Deposits are regaining their status as a driver in deal making.

Once viewed as a key reason for M&A, deposit franchises became less relevant after the 2008. For years, the right side of the balance sheet became an also-ran in consolidation talks as banks drowned in liquidity, leading buyers to covet assets.

A fundamental shift is taking place. Recent comments by Federal Reserve Board Chair Janet Yellen have sparked hope that interest rates could rise in 2015. And some banks are managing to book loans on their own, shifting their goals for M&A from asset generation to low-cost funding.

"From an M&A perspective, higher rates could make deposit liabilities more valuable and increase the attractiveness of banks flush with deposits but lacking an ability to lend," Deloitte declared in its annual report on bank M&A, released last week.

Small regional banks may buy deposit-heavy community banks this year "to expand their footprints and bolster liquidity," the consulting firm's report added.

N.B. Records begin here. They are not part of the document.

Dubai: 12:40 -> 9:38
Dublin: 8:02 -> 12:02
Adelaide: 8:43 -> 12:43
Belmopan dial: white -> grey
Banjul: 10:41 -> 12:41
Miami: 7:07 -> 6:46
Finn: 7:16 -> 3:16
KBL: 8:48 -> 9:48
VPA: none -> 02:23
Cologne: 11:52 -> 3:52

The report is organized as a top 10 list of issues, and the rising-rate environment was runner up to regulation. Concerns over regulation have been an industry mainstay in recent years, but the rate environment is making its first appearance on the list in at least three years.

The ranking is "a combination of flow of topics for the reader and priority," says Jay Langan, a partner in Deloitte's M&A transaction services team who co-authored the report. "We did think interest rates were a key issue to discuss."

The increasing attractiveness of banks with core deposits and low loan-to-deposit ratios echoes comments made by several bankers this year.

Core deposits are an "increasingly valuable" reason for deals, says Thomas Osgood, chief financial officer at Xenith Bankshares (XBKS), pointing to the Richmond, Va., company's recent agreement to buy the under-levered Colonial Virginia Bank. Xenith plans to use the Gloucester bank to enter the Hampton Roads area.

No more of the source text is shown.